# New Home Theater Forums



## Nick (Apr 23, 2002)

In case you haven't noticed, a new *Home Theater* area has been created in response to member suggestions.

Some DBSTalk members have elaborate home theater set-ups, while others of us are in the process of creating what we hope will become our own personal audio-video paradise. 

Whether it's HDTV, heart-stopping audio, component recommendations or technical problems, the new HT area is the place we can come together to share our ultimate home theater dreams.

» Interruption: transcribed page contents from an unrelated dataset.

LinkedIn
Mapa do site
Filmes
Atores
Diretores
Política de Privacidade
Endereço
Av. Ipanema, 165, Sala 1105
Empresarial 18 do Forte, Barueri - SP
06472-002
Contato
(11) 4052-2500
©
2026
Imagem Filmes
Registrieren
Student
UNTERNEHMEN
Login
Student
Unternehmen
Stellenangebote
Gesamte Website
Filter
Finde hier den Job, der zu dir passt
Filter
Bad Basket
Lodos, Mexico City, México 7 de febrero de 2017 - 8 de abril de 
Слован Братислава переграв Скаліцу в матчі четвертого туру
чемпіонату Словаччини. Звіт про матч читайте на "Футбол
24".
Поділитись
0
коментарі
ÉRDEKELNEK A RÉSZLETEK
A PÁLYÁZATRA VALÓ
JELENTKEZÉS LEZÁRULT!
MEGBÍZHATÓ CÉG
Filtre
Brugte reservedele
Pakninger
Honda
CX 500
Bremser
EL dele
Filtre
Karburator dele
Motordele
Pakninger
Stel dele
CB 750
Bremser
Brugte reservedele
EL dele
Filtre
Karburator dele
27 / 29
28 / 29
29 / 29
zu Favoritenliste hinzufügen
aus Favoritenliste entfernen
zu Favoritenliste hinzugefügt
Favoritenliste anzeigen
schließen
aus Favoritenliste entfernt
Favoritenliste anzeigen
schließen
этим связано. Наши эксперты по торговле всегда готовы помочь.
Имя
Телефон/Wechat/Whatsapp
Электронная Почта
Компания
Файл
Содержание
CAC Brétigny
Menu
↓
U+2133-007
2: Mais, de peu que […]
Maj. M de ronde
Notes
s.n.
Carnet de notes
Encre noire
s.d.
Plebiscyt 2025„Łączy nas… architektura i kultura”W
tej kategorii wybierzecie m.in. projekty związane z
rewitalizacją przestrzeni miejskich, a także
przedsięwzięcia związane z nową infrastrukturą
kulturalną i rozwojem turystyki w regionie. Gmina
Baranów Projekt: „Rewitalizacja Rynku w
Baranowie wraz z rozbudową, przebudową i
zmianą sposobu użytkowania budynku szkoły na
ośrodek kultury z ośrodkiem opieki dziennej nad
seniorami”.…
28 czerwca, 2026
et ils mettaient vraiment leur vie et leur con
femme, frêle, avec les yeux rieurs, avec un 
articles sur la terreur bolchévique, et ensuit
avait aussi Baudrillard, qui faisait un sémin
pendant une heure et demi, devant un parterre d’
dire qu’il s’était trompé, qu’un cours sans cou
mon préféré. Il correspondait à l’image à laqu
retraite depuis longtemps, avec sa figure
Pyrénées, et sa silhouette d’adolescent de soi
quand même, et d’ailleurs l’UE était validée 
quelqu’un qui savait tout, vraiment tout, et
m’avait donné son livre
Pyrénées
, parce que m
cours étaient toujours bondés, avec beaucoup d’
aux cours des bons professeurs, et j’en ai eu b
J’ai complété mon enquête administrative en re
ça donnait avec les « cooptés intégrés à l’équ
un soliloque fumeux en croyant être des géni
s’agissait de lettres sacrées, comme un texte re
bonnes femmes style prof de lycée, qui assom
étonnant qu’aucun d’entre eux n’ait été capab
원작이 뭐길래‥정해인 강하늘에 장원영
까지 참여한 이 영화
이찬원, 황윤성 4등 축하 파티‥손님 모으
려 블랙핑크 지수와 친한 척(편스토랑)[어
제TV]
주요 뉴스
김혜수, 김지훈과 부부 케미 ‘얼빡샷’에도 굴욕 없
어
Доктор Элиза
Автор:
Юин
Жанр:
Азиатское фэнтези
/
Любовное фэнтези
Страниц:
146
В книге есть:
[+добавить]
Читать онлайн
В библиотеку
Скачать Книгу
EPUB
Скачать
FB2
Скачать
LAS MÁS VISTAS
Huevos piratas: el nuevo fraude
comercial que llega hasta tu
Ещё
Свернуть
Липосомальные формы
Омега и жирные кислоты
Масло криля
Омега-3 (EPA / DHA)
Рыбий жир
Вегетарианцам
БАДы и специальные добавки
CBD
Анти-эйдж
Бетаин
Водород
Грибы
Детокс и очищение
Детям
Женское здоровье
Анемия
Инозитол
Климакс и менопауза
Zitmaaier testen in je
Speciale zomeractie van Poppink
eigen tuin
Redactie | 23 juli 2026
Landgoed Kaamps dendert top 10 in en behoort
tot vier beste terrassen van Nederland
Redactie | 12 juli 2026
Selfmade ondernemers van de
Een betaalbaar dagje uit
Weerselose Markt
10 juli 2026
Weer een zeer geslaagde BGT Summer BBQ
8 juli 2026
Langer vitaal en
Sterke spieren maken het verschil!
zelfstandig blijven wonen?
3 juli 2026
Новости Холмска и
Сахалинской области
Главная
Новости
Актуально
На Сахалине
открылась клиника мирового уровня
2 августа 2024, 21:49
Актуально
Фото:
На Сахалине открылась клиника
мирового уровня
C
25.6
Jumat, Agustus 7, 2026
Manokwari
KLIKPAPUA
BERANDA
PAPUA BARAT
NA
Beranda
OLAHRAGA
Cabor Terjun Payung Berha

Topics I envision being discussed in this venue:

HD display options
- - rear-projection
- - diect-view
- - SA front projection
- - members' HDTV set evaluations and recommendations
- - member purchases of new HDTV display devices

Home theater systems
- - A/V components & evaluations
- - recommendations & advice from resident audiophiles
- - incorporating HT design into home decor 
- - posting photos of members' HT setups

Broadcast issues, including DTV and HDTV programming and reception

This addition to the DBSTalk lineup gives forum members and guests an opportunity to ask questions, exchange ideas and report on new HDTV gear in the friendly DSBTalk.com tradition.

You can go to the *Home Theater forums* from the jump menu, or by clicking here


----------



## Neil Derryberry (Mar 23, 2002)

Thanks for the intro, Nick! I look forward to seeing folks there!


----------